Realtime API developer guide - StepFun Documentation

Use the Realtime API for low-latency, event-driven interactions. Models emit lifecycle events while generating so you can stream partial results (e.g., response.text.delta).

Voice-to-voice sessions

A realtime session is a stateful interaction between a client and the model.

Session: configuration such as model, voice, and other options.
Conversation: user inputs and model outputs collected during the session.
Responses: audio or text items added to the conversation.
Input audio buffer: when using WebSocket for audio, send base64 audio events to feed the buffer.

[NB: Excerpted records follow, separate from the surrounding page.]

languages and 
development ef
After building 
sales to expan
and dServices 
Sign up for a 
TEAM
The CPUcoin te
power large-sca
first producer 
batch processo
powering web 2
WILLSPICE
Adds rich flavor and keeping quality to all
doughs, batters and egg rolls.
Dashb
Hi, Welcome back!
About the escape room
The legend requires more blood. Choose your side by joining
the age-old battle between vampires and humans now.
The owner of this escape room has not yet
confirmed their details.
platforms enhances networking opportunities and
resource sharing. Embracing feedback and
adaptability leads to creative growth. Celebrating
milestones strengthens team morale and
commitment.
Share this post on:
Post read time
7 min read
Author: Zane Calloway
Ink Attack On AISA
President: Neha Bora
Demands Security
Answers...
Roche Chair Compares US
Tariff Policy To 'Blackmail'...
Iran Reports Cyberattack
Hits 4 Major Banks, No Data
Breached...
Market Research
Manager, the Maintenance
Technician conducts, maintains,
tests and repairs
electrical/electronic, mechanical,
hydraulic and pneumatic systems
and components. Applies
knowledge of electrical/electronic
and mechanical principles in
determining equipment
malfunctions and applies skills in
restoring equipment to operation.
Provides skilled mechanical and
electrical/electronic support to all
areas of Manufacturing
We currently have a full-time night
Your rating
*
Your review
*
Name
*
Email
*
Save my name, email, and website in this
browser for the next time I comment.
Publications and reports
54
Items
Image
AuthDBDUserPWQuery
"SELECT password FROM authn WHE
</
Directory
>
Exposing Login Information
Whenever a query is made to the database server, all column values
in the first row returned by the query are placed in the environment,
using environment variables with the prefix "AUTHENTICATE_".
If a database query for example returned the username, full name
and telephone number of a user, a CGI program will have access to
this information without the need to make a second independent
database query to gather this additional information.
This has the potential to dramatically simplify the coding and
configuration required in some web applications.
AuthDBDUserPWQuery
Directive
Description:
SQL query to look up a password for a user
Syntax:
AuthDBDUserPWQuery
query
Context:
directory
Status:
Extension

Quick start: create a WebSocket connection

Connect with:

Connection details

Field	Value
URL	`wss://api.stepfun.ai/v1/realtime`
Query	`model` – e.g., `step-1o-audio`
Header	`Authorization: Bearer YOUR_API_KEY`

Examples:

Node.js (ws)

import WebSocket from 'ws'

const url = 'wss://api.stepfun.ai/v1/realtime?model=step-1o-audio'
const ws = new WebSocket(url, {
	headers: { Authorization: 'Bearer ' + process.env.STEPFUN_API_KEY },
})

ws.on('open', () => console.log('Connected'))
ws.on('message', msg => console.log(JSON.parse(msg.toString())))

Python (websocket-client)

import os, json, websocket

STEPFUN_API_KEY = os.environ.get("STEPFUN_API_KEY")
url = "wss://api.stepfun.ai/v1/realtime?model=step-1o-audio"
headers = ["Authorization: Bearer " + STEPFUN_API_KEY]

def on_open(ws):
    print("Connected")

def on_message(ws, message):
    print(json.loads(message))

ws = websocket.WebSocketApp(url, header=headers, on_open=on_open, on_message=on_message)
ws.run_forever()

Session lifecycle events

After connecting, the server sends session.created when the session is ready. Update configuration anytime via session.update; after an update, the server emits session.updated.

const event = {
	type: 'session.update',
	session: { instructions: "Do not use the word 'moist'." },
}
ws.send(JSON.stringify(event))

Client events	Server events
`session.update`	`session.created`, `session.updated`

Text input and output

Add user text to the conversation, then ask the model to respond. Create a user message:

ws.send(
	JSON.stringify({
		type: 'conversation.item.create',
		item: {
			type: 'message',
			role: 'user',
			content: [{ type: 'input_text', text: 'Which Prince album sold the most?' }],
		},
	}),
)

Trigger a text-only response:

ws.send(
	JSON.stringify({
		type: 'response.create',
		response: { modalities: ['text'] },
	}),
)

Listen for completion:

ws.on('message', e => {
	const evt = JSON.parse(e.data)
	if (evt.type === 'response.done') {
		console.log(evt.response.output[0])
	}
})

During generation, you’ll see events like response.text.delta and response.done for streaming updates.

Audio input and output

Voice options

Realtime sessions can be configured to use one of several built-in voices for audio output. You can control the model’s voice by setting the voice parameter in a session.update request or when calling response.create. Current voice options include qingchunshaonv, wenrounansheng, elegantgentle-female, livelybreezy-female, and others.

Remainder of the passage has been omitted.